◆ **Task objective**
For the material below, reproduce exactly each line from the one that has "MENOS DE USD 50" through the one that has "Его задержали, а", and no others; pictures stay out.

◆ **Task inputs**
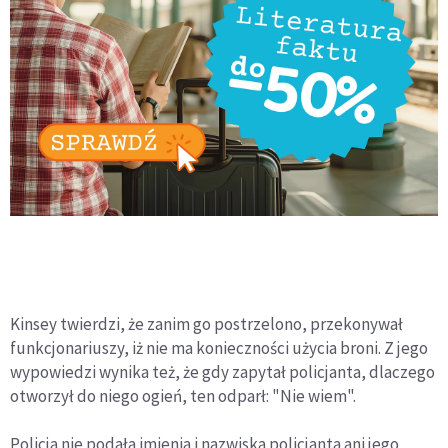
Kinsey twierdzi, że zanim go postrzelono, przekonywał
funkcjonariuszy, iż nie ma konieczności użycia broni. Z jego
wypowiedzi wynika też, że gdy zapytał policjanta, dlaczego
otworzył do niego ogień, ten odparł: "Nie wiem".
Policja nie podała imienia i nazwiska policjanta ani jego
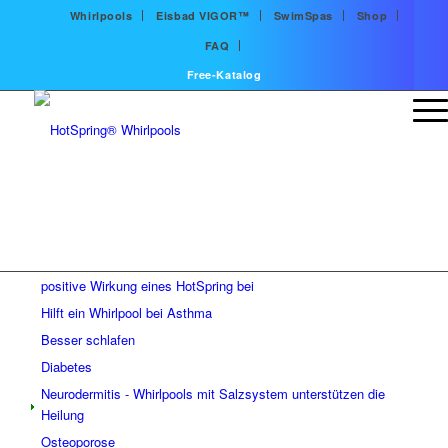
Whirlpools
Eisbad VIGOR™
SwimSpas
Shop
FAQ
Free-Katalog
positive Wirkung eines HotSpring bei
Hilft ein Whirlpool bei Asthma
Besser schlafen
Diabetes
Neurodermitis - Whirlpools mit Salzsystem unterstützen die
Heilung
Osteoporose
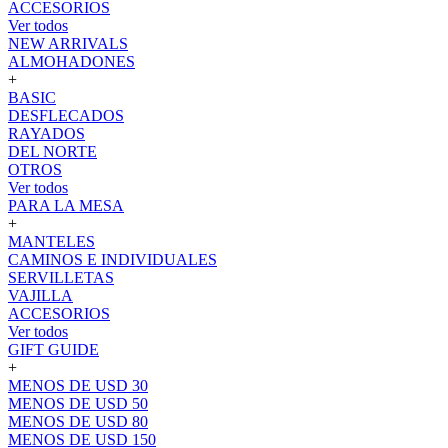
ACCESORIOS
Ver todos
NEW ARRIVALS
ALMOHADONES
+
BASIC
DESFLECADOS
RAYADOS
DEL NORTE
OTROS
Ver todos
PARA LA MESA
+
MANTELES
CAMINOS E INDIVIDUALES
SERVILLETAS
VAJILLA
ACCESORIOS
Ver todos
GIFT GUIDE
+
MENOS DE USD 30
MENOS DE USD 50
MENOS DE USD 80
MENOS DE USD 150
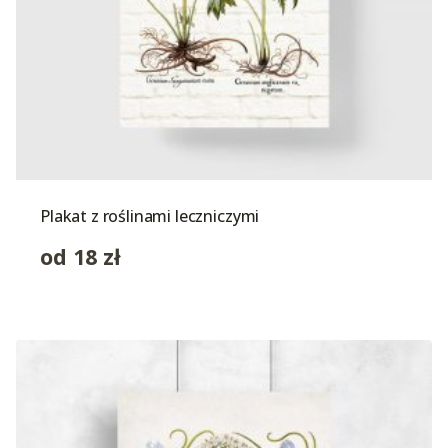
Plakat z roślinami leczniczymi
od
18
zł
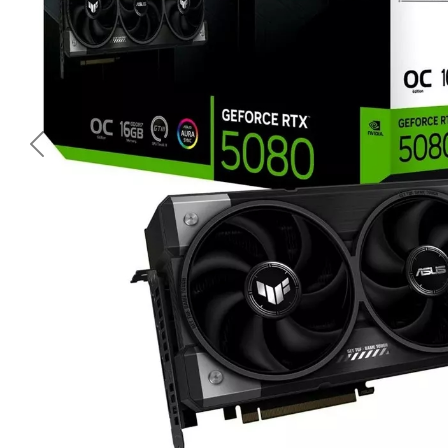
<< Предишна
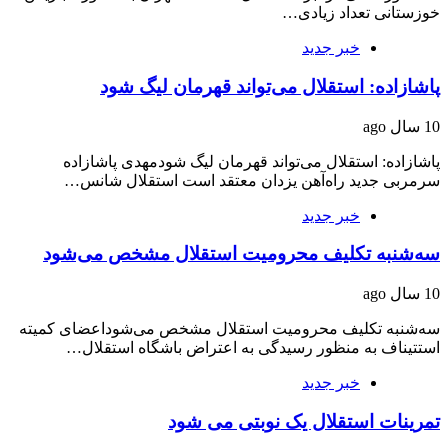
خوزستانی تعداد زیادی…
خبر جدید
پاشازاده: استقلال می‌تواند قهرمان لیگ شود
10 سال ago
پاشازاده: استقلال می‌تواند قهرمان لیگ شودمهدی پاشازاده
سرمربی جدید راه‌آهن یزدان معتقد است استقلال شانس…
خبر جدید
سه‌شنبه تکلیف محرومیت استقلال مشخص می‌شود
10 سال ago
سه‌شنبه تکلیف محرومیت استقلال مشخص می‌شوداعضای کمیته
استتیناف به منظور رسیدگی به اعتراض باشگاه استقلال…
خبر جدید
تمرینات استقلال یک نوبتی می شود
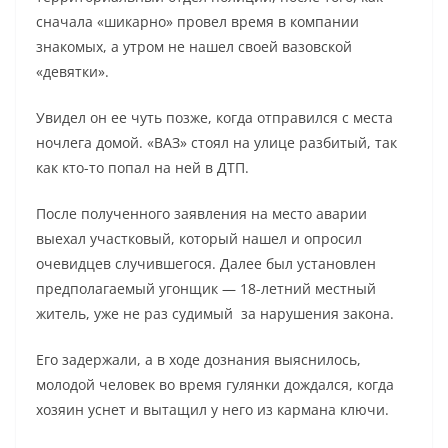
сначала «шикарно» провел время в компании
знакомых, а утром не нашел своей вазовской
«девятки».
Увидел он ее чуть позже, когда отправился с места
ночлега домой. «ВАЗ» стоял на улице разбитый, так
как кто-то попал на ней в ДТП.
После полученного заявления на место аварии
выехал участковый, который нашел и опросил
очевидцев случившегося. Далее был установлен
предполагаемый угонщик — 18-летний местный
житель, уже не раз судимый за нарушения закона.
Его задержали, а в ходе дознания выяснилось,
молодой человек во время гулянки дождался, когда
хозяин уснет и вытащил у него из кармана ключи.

◆ **Reply**
MENOS DE USD 50
MENOS DE USD 80
MENOS DE USD 150
Plakat z roślinami leczniczymi
od
18
zł
<< Предишна
خوزستانی تعداد زیادی…
خبر جدید
پاشازاده: استقلال می‌تواند قهرمان لیگ شود
10 سال ago
پاشازاده: استقلال می‌تواند قهرمان لیگ شودمهدی پاشازاده
سرمربی جدید راه‌آهن یزدان معتقد است استقلال شانس…
خبر جدید
سه‌شنبه تکلیف محرومیت استقلال مشخص می‌شود
10 سال ago
سه‌شنبه تکلیف محرومیت استقلال مشخص می‌شوداعضای کمیته
استتیناف به منظور رسیدگی به اعتراض باشگاه استقلال…
خبر جدید
تمرینات استقلال یک نوبتی می شود
сначала «шикарно» провел время в компании
знакомых, а утром не нашел своей вазовской
«девятки».
Увидел он ее чуть позже, когда отправился с места
ночлега домой. «ВАЗ» стоял на улице разбитый, так
как кто-то попал на ней в ДТП.
После полученного заявления на место аварии
выехал участковый, который нашел и опросил
очевидцев случившегося. Далее был установлен
предполагаемый угонщик — 18-летний местный
житель, уже не раз судимый за нарушения закона.
Его задержали, а в ходе дознания выяснилось,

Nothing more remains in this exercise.